Bill Clinton felt our pain so deeply there was no price he was not willing to have taxpayers bear to make us feel better. Of course, you needed a cash register to ring up the cost of Mr. Clinton's new spending pronouncements.
Mr. Bush too, has this unattractive tendency to believe there is a government agency to fix every leaky pipe in the nation. Mr. Bush may not have announced a national campaign to eradicate athlete's foot, but it wouldn't have been much of a stretch if he had. After all, he wants to send a man to Mars — not Paul O'Neill, regrettably — and that will cost $500 billion over 10 years. He wants to spend millions to promote holy matrimony. He wants to spend $200 million to fight obesity — why can't we just tell fat people to stop overeating?
He says he wants to sizably increase funding for community colleges and job training and spreading democracy around the world. He wants to subsidize wheat and corn farmers. There will be more funds to fight AIDS in Africa and to purchase garbage trucks in Iraq.
He wants money for hydrogen-fueled cars, and a manufacturing czar.

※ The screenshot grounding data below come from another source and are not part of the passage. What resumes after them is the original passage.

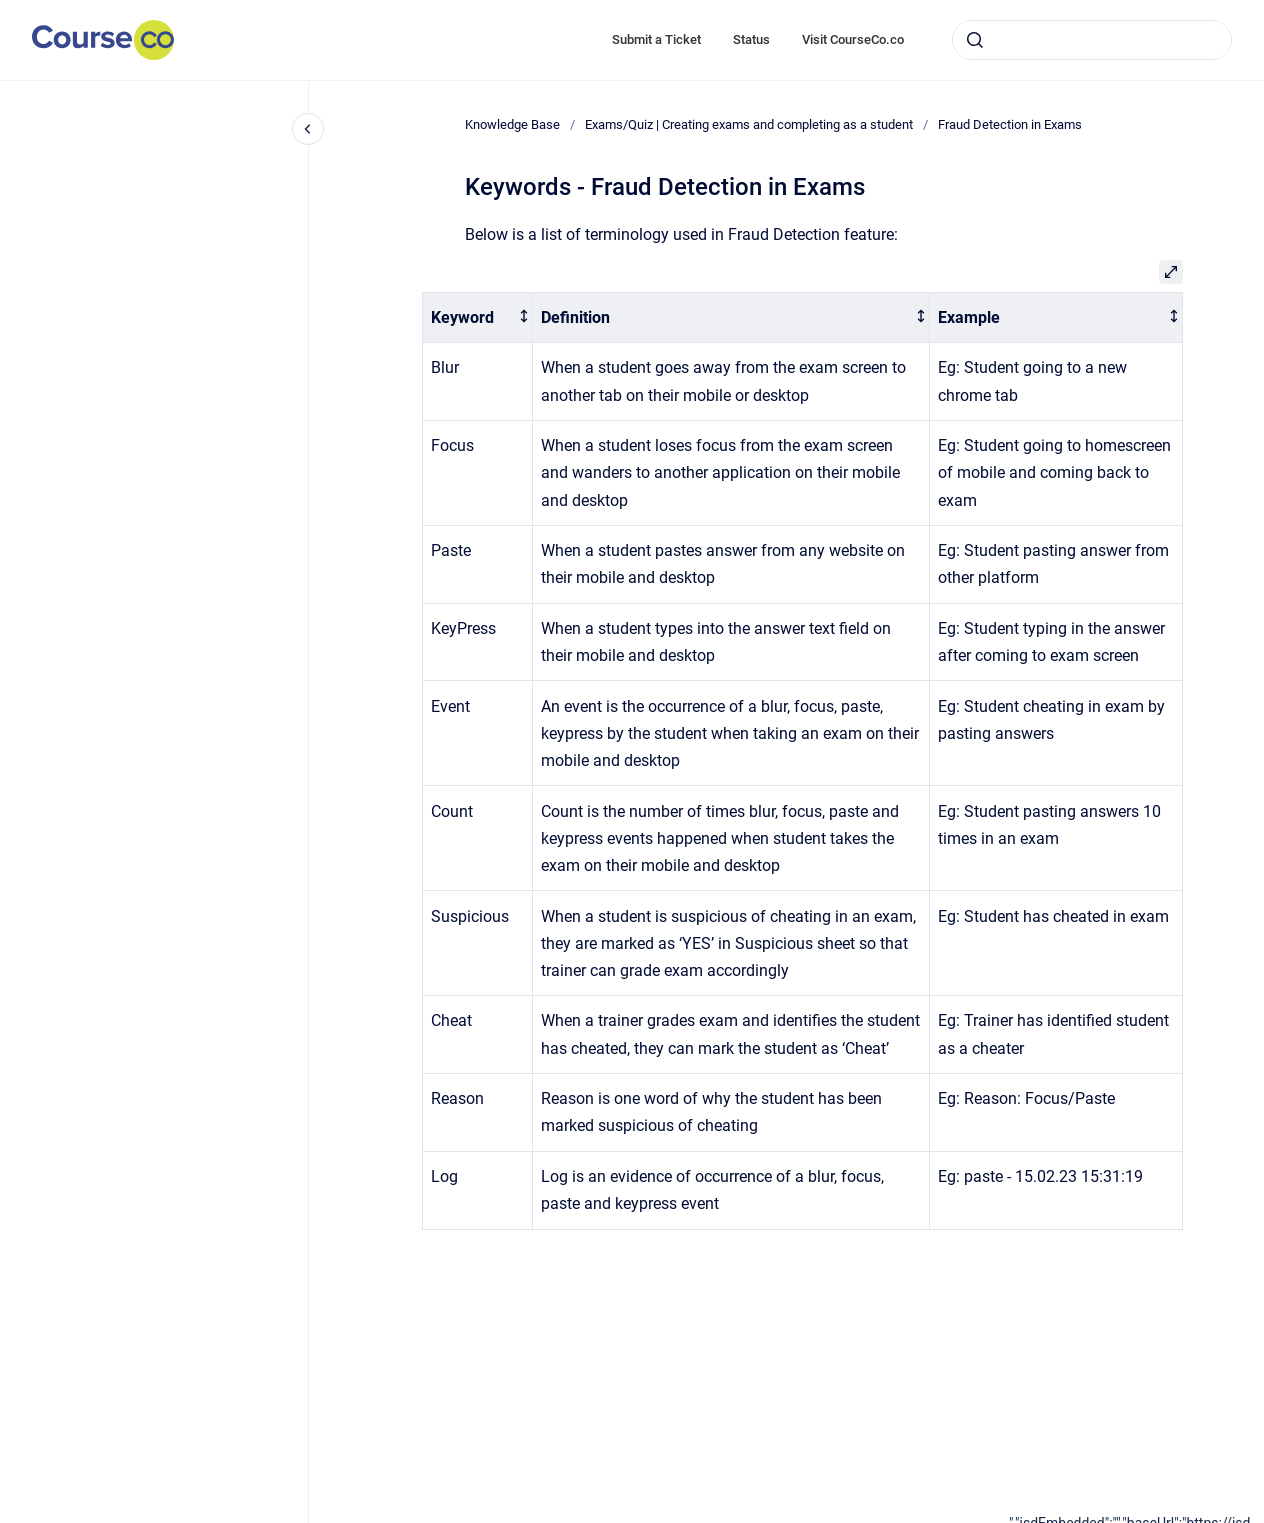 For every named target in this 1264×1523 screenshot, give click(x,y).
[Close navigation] (308, 129)
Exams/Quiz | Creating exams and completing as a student (749, 124)
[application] (1136, 1518)
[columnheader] (478, 317)
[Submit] (975, 40)
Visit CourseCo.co (853, 39)
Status (751, 39)
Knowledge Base (512, 124)
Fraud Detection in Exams (1010, 124)
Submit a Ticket (656, 39)
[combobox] (1092, 40) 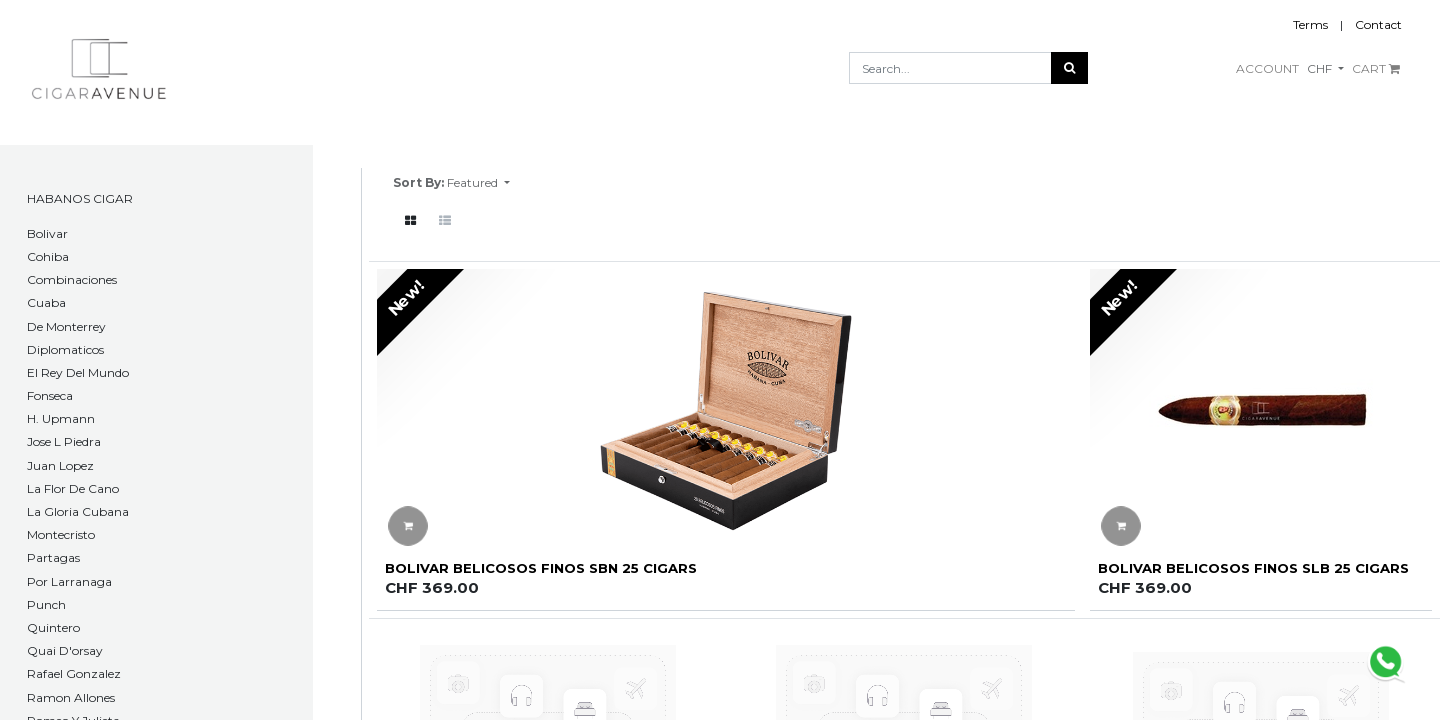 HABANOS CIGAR (80, 198)
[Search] (1069, 68)
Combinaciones (72, 279)
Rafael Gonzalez (74, 673)
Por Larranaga (69, 581)
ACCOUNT (1267, 68)
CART (1376, 68)
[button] (478, 183)
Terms (1310, 24)
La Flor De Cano (73, 488)
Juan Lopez (60, 465)
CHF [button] (1321, 68)
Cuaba (46, 302)
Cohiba (48, 256)
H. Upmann (61, 418)
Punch (46, 604)
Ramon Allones (71, 697)
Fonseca (50, 395)
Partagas (53, 557)
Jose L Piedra (64, 441)
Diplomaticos (65, 349)
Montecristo (61, 534)
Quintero (53, 627)
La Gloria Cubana (78, 511)
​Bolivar (47, 233)
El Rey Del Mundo (78, 372)
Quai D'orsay (65, 650)
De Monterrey (66, 326)
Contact (1378, 24) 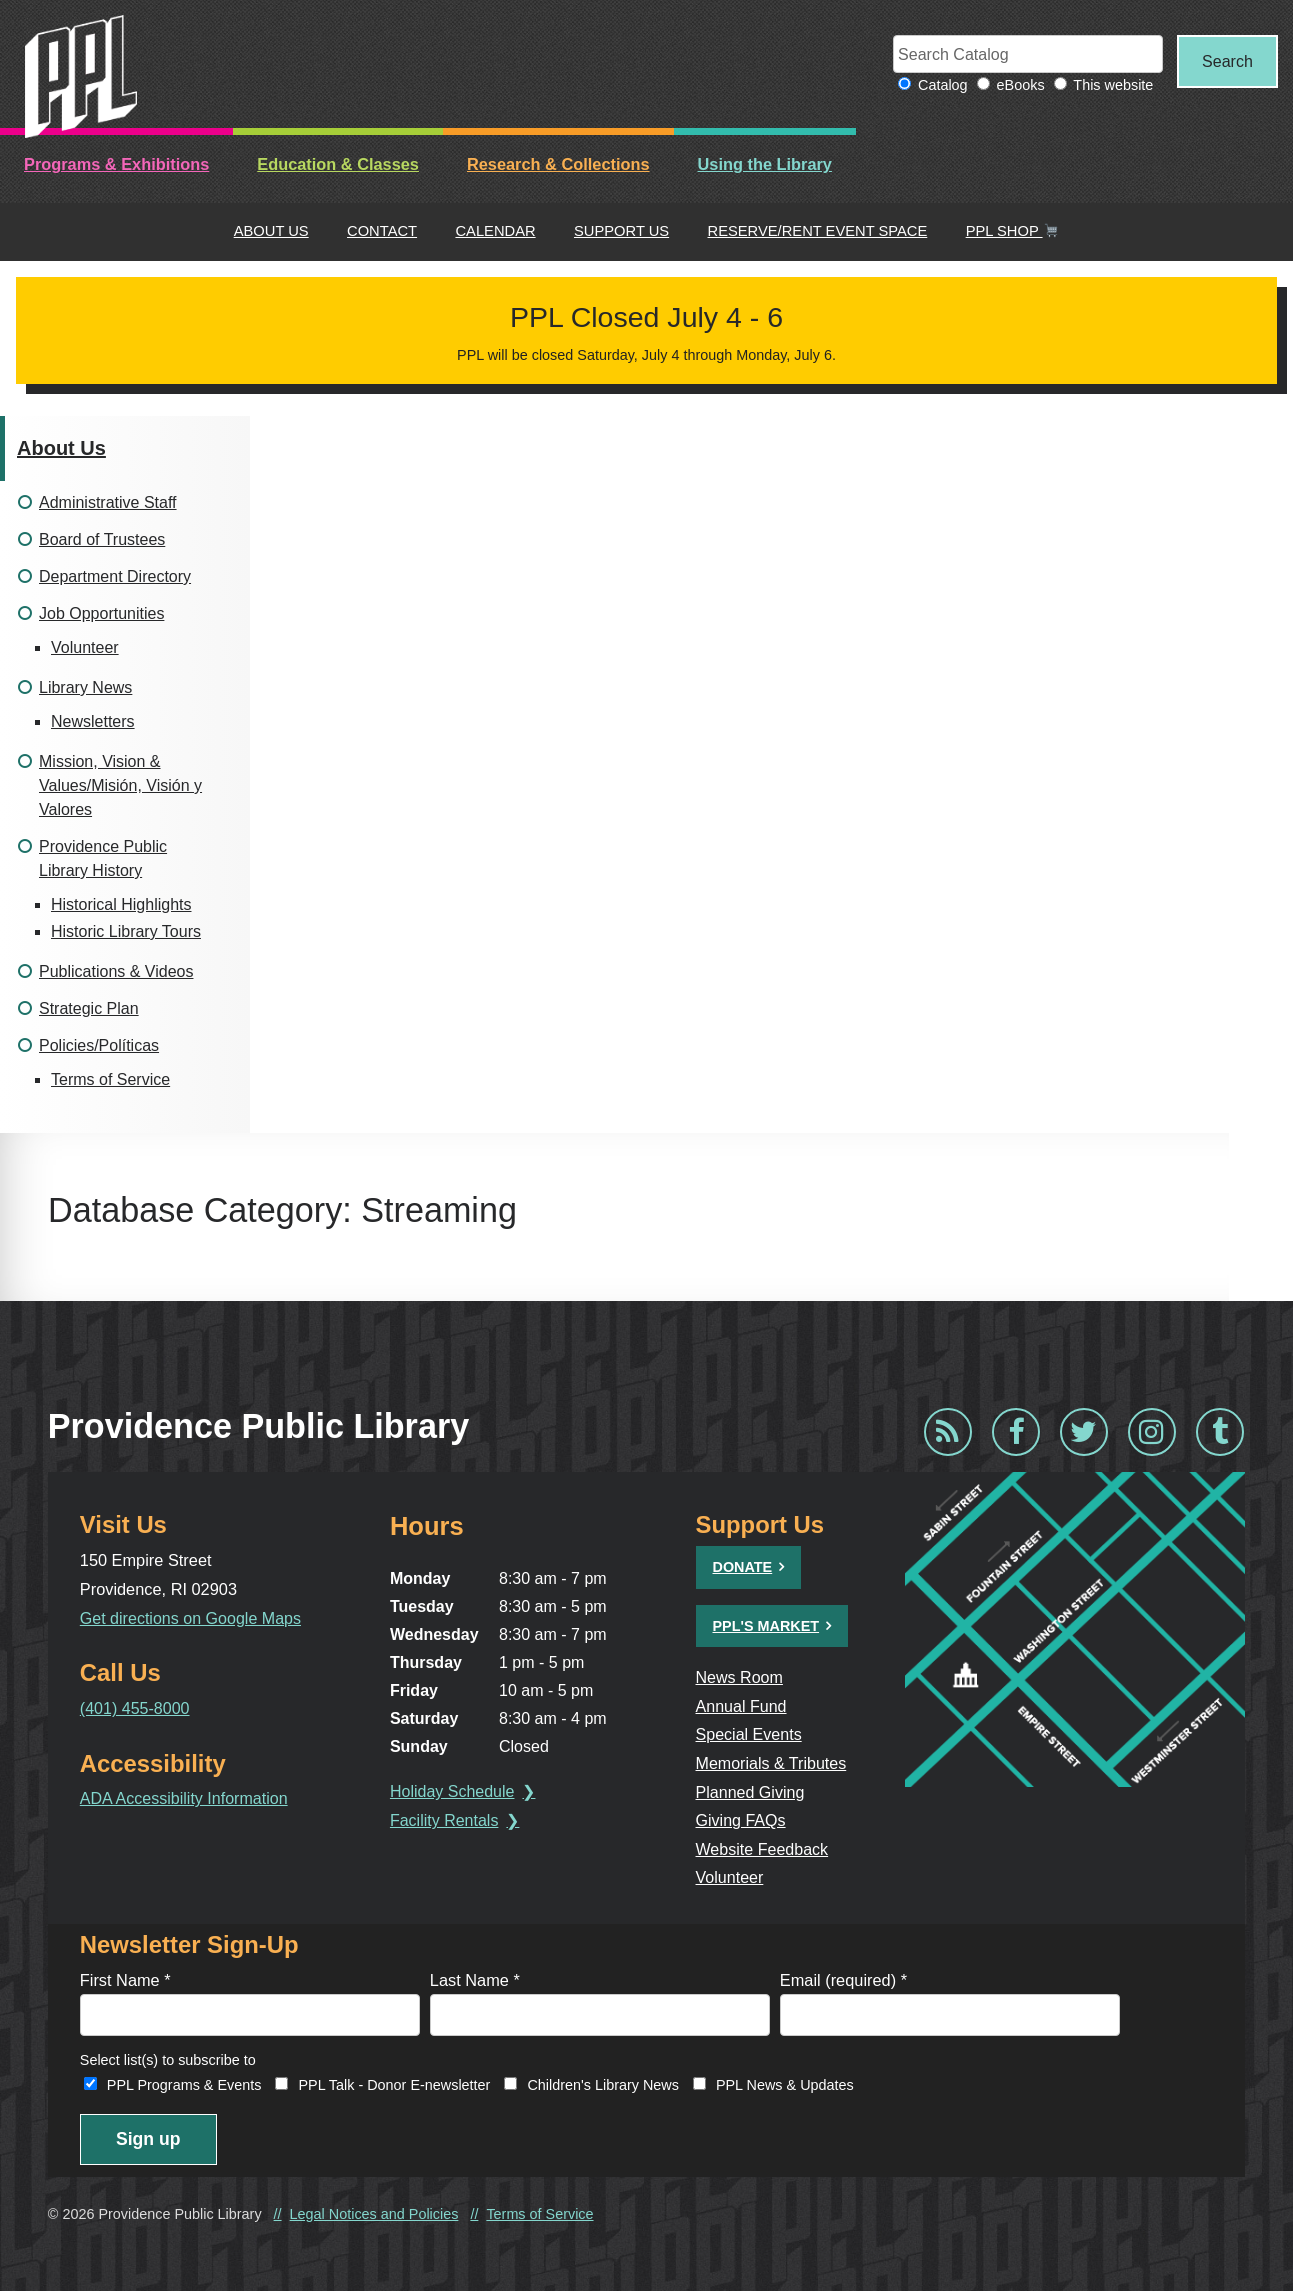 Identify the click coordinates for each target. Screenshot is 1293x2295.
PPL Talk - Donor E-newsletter (394, 2087)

Presumably the czar, much like Dorothy in the "Wizard of Oz," can magically click the heels on her Ruby slippers and make $15 an hour factory jobs reappear. Can a Cabinet agency — the Department of Homeland Manufacturing — be far behind?
There seems to be in recent years a correlation between the length of the State of the Union speech and the size of the budget expansion in the upcoming year. Americans seem to approve when president's roll out a wish list of new problem-solving federal agencies, as if for one night at least, they buy into the fantasy that government really is Santa Claus.
The State of the Union has become our one chance as Americans to ask Washington what our country will do for us. So the convention is now for the president to pander to us, and if the pollsters are right, that's the way we like it. We want the goody bag at the end of the party.
What George Bush did not talk about was ending the spending spree in Washington that has become one of his unfortunate legacies. He said "we must spend tax dollars wisely," but Congress has done anything but that in recent years. He pledges to hold spending increases to 4 percent this year. But so he has every year and every year the budget has accelerated at twice that pace. The pledge not to waste our tax dollars rings hollow given that in a matter of days, he will sign into law a budget-buster that provides money for Alaska skating rinks, Michigan swimming pools and Iowa indoor rain forests.
There were high points for freedom and free markets in the Bush speech to be sure. Mr. Bush wants to make tax cuts permanent (as opposed to Democrats, who want immediate repeal). Mr. Bush wants to expand tax-free individual retirement accounts to encourage saving. And most important, he wants to give Americans the option of investing their payroll taxes in a private account. These all will encourage faster economic growth and more choices for workers.
But there was still far too much false compassion in the Bush message and not enough fiscal restraint. There is no end to government compassion when the politicians are reaching into someone else's pocket.
The expansion of government in recent years is arguably the biggest impediment to freedom and economic growth in America today. The State of Bush's Union has become in some ways a State of too much dependency and a State of too much entitlement. With the federal budget now costing nearly $25,000 for every family in America, Mr. Bush should not add to the burden.
The White House should be warned: if Mr. Bush doesn't start to get control of the runaway budget soon, next year we may be listening to John Kerry giving the State of the Union address.

Stephen Moore is president of the Club for Growth and a senior fellow at the Cato Institute.